Stored data entries:
------------------------------
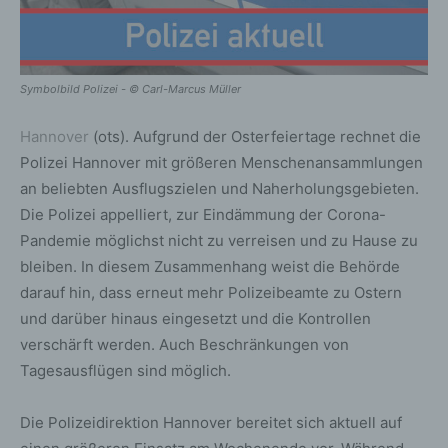
Symbolbild Polizei - © Carl-Marcus Müller
Hannover
(ots). Aufgrund der Osterfeiertage rechnet die
Polizei Hannover mit größeren Menschenansammlungen
an beliebten Ausflugszielen und Naherholungsgebieten.
Die Polizei appelliert, zur Eindämmung der Corona-
Pandemie möglichst nicht zu verreisen und zu Hause zu
bleiben. In diesem Zusammenhang weist die Behörde
darauf hin, dass erneut mehr Polizeibeamte zu Ostern
und darüber hinaus eingesetzt und die Kontrollen
verschärft werden. Auch Beschränkungen von
Tagesausflügen sind möglich.
Die Polizeidirektion Hannover bereitet sich aktuell auf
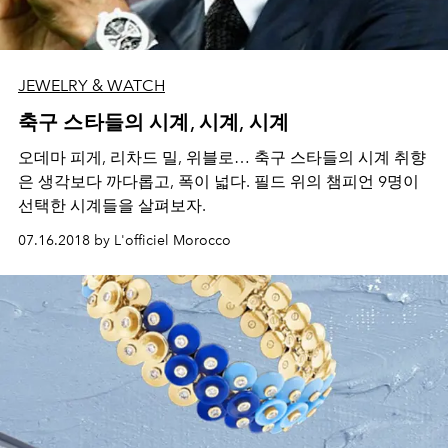
JEWELRY & WATCH
축구 스타들의 시계, 시계, 시계
오데마 피게, 리차드 밀, 위블로… 축구 스타들의 시계 취향
은 생각보다 까다롭고, 폭이 넓다. 필드 위의 챔피언 9명이
선택한 시계들을 살펴보자.
07.16.2018 by L'officiel Morocco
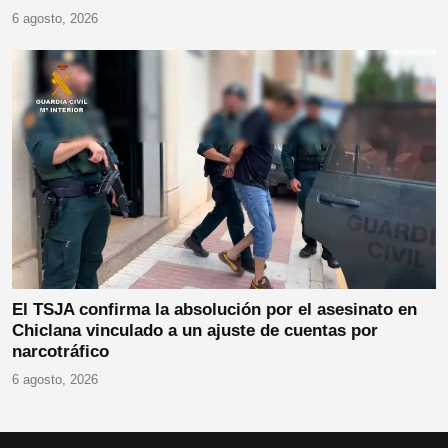
6 agosto, 2026
El TSJA confirma la absolución por el asesinato en
Chiclana vinculado a un ajuste de cuentas por
narcotráfico
6 agosto, 2026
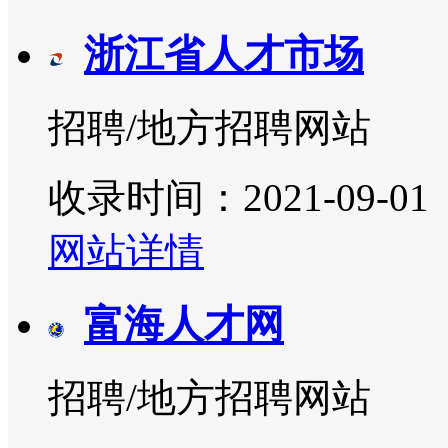
浙江省人才市场
招聘/地方招聘网站
收录时间：2021-09-01
网站详情
富海人才网
招聘/地方招聘网站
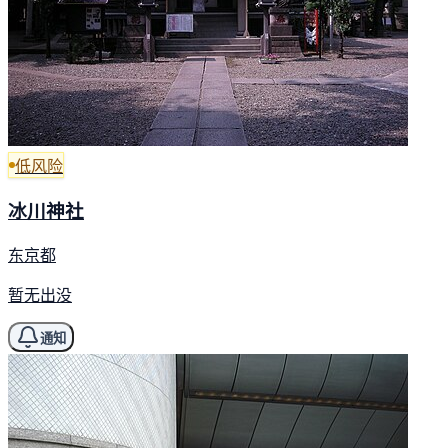
低风险
冰川神社
东京都
暂无出没
通知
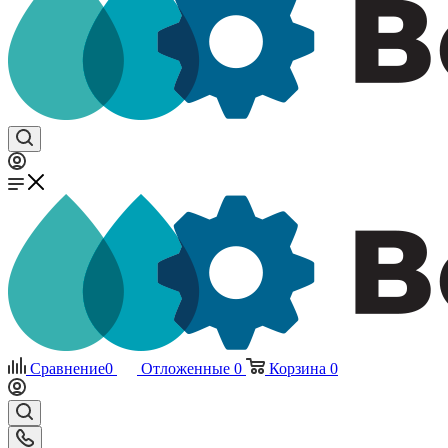
Сравнение
0
Отложенные
0
Корзина
0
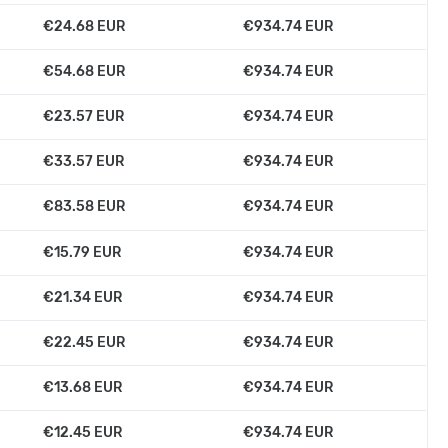
€24.68 EUR
€934.74 EUR
€54.68 EUR
€934.74 EUR
€23.57 EUR
€934.74 EUR
€33.57 EUR
€934.74 EUR
€83.58 EUR
€934.74 EUR
€15.79 EUR
€934.74 EUR
€21.34 EUR
€934.74 EUR
€22.45 EUR
€934.74 EUR
€13.68 EUR
€934.74 EUR
€12.45 EUR
€934.74 EUR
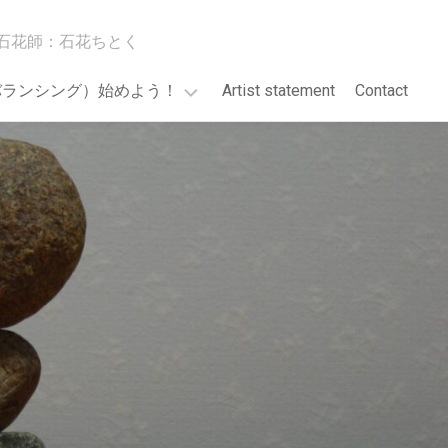
石花師：石花ちとく
バランシング）始めよう！
Artist statement
Contact
GO!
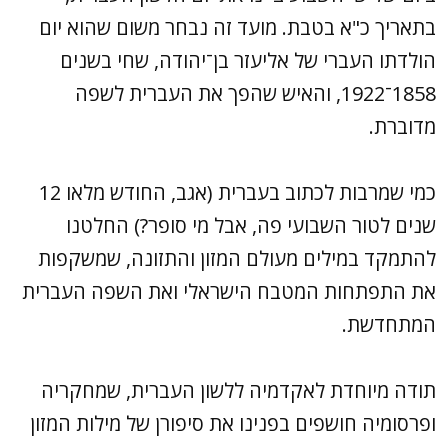
בתאריך כ"א בטבת. מועד זה נבחר משום שהוא יום
הולדתו העברי של אליעזר בן־יהודה, שחי בשנים
1858־1922, והאיש שהפך את העברית לשפה
מדוברת.
כמי שמרבות לכתוב בעברית (אגב, החודש מלאו 12
שנים לטור השבועי פה, אבל מי סופר?) החלטנו
להתמקד במילים מעולם המזון והתזונה, שמשקפות
את התפתחות המטבח הישראלי ואת השפה העברית
המתחדשת.
תודה מיוחדת לאקדמיה ללשון העברית, שמחקריה
ופרסומיה חושפים בפנינו את סיפורן של מילות המזון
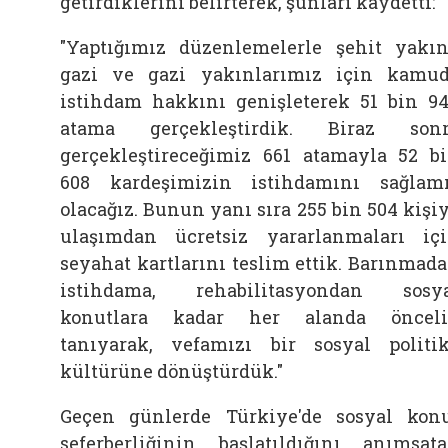
getirdiklerini belirterek, şunları kaydetti:
"Yaptığımız düzenlemelerle şehit yakın
gazi ve gazi yakınlarımız için kamu
istihdam hakkını genişleterek 51 bin 9
atama gerçekleştirdik. Biraz son
gerçekleştireceğimiz 661 atamayla 52 b
608 kardeşimizin istihdamını sağlam
olacağız. Bunun yanı sıra 255 bin 504 kişi
ulaşımdan ücretsiz yararlanmaları iç
seyahat kartlarını teslim ettik. Barınmad
istihdama, rehabilitasyondan sosy
konutlara kadar her alanda öncel
tanıyarak, vefamızı bir sosyal politi
kültürüne dönüştürdük."
Geçen günlerde Türkiye'de sosyal kon
seferberliğinin başlatıldığını anımsat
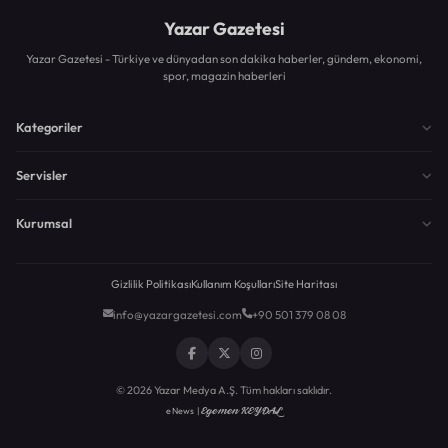
Yazar Gazetesi
Yazar Gazetesi - Türkiye ve dünyadan son dakika haberler, gündem, ekonomi,
spor, magazin haberleri
Kategoriler
Servisler
Kurumsal
Gizlilik Politikası
Kullanım Koşulları
Site Haritası
info@yazargazetesi.com
+90 501 379 08 08
© 2026 Yazar Medya A.Ş. Tüm hakları saklıdır.
Egemen KEYDAL
eNews |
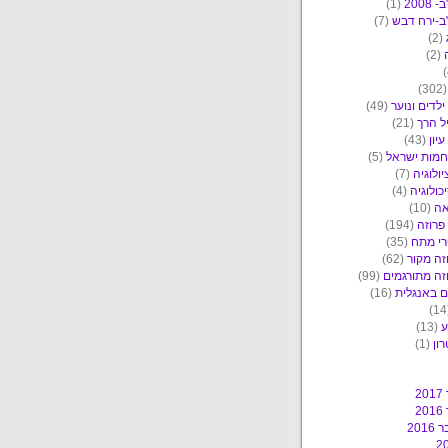
2008
(1)
ב-ירח דבש
(7)
(2)
(2)
(30
ילדים ונוער
(49)
ל הרך
(21)
יון
(43)
מות ישראל
(5)
יולוגיה
(7)
כולוגיה
(4)
אה
(10)
פרוזה
(194)
י מתח
(35)
זה מקור
(62)
זה מתורגמים
(99)
 באנגלית
(16)
ע
(13)
ון
(1)
2
2
201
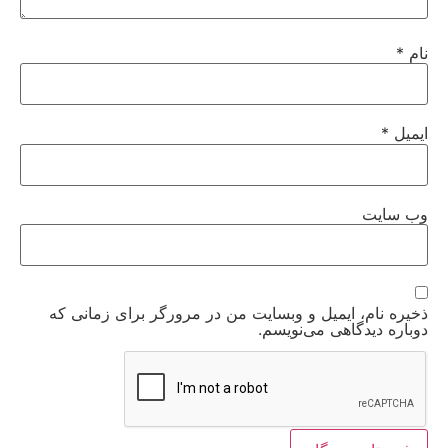
نام
*
ایمیل
*
وب‌ سایت
ذخیره نام، ایمیل و وبسایت من در مرورگر برای زمانی که
دوباره دیدگاهی می‌نویسم.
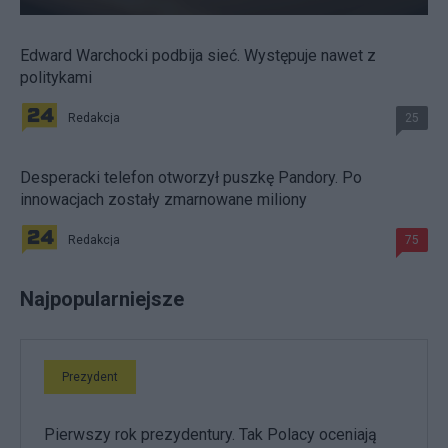
Edward Warchocki podbija sieć. Występuje nawet z
politykami
Redakcja
25
Desperacki telefon otworzył puszkę Pandory. Po
innowacjach zostały zmarnowane miliony
Redakcja
75
Najpopularniejsze
Prezydent
Pierwszy rok prezydentury. Tak Polacy oceniają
------------------------------
• **PROBLEM**
Exact duplicates of all the entries are required, and no image may appear in them.

• **RESULT**
Symbolbild Polizei - © Carl-Marcus Müller
Hannover
(ots). Aufgrund der Osterfeiertage rechnet die
Polizei Hannover mit größeren Menschenansammlungen
an beliebten Ausflugszielen und Naherholungsgebieten.
Die Polizei appelliert, zur Eindämmung der Corona-
Pandemie möglichst nicht zu verreisen und zu Hause zu
bleiben. In diesem Zusammenhang weist die Behörde
darauf hin, dass erneut mehr Polizeibeamte zu Ostern
und darüber hinaus eingesetzt und die Kontrollen
verschärft werden. Auch Beschränkungen von
Tagesausflügen sind möglich.
Die Polizeidirektion Hannover bereitet sich aktuell auf
JEWELRY & WATCH
축구 스타들의 시계, 시계, 시계
오데마 피게, 리차드 밀, 위블로… 축구 스타들의 시계 취향
은 생각보다 까다롭고, 폭이 넓다. 필드 위의 챔피언 9명이
선택한 시계들을 살펴보자.
07.16.2018 by L'officiel Morocco
6 agosto, 2026
El TSJA confirma la absolución por el asesinato en
Chiclana vinculado a un ajuste de cuentas por
narcotráfico
6 agosto, 2026
浙江省人才市场
招聘/地方招聘网站
收录时间：2021-09-01
网站详情
富海人才网
招聘/地方招聘网站
低风险
冰川神社
东京都
暂无出没
通知
Сравнение
0
Отложенные
0
Корзина
0
€24.68 EUR
€934.74 EUR
€54.68 EUR
€934.74 EUR
€23.57 EUR
€934.74 EUR
€33.57 EUR
€934.74 EUR
€83.58 EUR
€934.74 EUR
€15.79 EUR
€934.74 EUR
€21.34 EUR
€934.74 EUR
€22.45 EUR
€934.74 EUR
€13.68 EUR
€934.74 EUR
€12.45 EUR
€934.74 EUR
石花師：石花ちとく
バランシング）始めよう！
Artist statement
Contact
GO!
בתאריך כ"א בטבת. מועד זה נבחר משום שהוא יום
הולדתו העברי של אליעזר בן־יהודה, שחי בשנים
1858־1922, והאיש שהפך את העברית לשפה
מדוברת.
כמי שמרבות לכתוב בעברית (אגב, החודש מלאו 12
שנים לטור השבועי פה, אבל מי סופר?) החלטנו
להתמקד במילים מעולם המזון והתזונה, שמשקפות
את התפתחות המטבח הישראלי ואת השפה העברית
המתחדשת.
תודה מיוחדת לאקדמיה ללשון העברית, שמחקריה
ופרסומיה חושפים בפנינו את סיפורן של מילות המזון
getirdiklerini belirterek, şunları kaydetti:
"Yaptığımız düzenlemelerle şehit yakın
gazi ve gazi yakınlarımız için kamu
istihdam hakkını genişleterek 51 bin 9
atama gerçekleştirdik. Biraz son
gerçekleştireceğimiz 661 atamayla 52 b
608 kardeşimizin istihdamını sağlam
olacağız. Bunun yanı sıra 255 bin 504 kişi
ulaşımdan ücretsiz yararlanmaları iç
seyahat kartlarını teslim ettik. Barınmad
istihdama, rehabilitasyondan sosy
konutlara kadar her alanda öncel
tanıyarak, vefamızı bir sosyal politi
kültürüne dönüştürdük."
Geçen günlerde Türkiye'de sosyal kon
seferberliğinin başlatıldığını anımsat
Yazar Gazetesi
Yazar Gazetesi - Türkiye ve dünyadan son dakika haberler, gündem, ekonomi,
spor, magazin haberleri
Kategoriler
Servisler
Kurumsal
Gizlilik Politikası
Kullanım Koşulları
Site Haritası
info@yazargazetesi.com
+90 501 379 08 08
© 2026 Yazar Medya A.Ş. Tüm hakları saklıdır.
Egemen KEYDAL
eNews |
2008
(1)
ב-ירח דבש
(7)
(2)
(2)
(30
ילדים ונוער
(49)
ל הרך
(21)
יון
(43)
מות ישראל
(5)
יולוגיה
(7)
כולוגיה
(4)
אה
(10)
פרוזה
(194)
י מתח
(35)
זה מקור
(62)
זה מתורגמים
(99)
 באנגלית
(16)
ע
(13)
ון
(1)
2
2
201
نام
*
ایمیل
*
وب‌ سایت
ذخیره نام، ایمیل و وبسایت من در مرورگر برای زمانی که
دوباره دیدگاهی می‌نویسم.
Edward Warchocki podbija sieć. Występuje nawet z
politykami
Redakcja
25
Desperacki telefon otworzył puszkę Pandory. Po
innowacjach zostały zmarnowane miliony
Redakcja
75
Najpopularniejsze
Prezydent
Pierwszy rok prezydentury. Tak Polacy oceniają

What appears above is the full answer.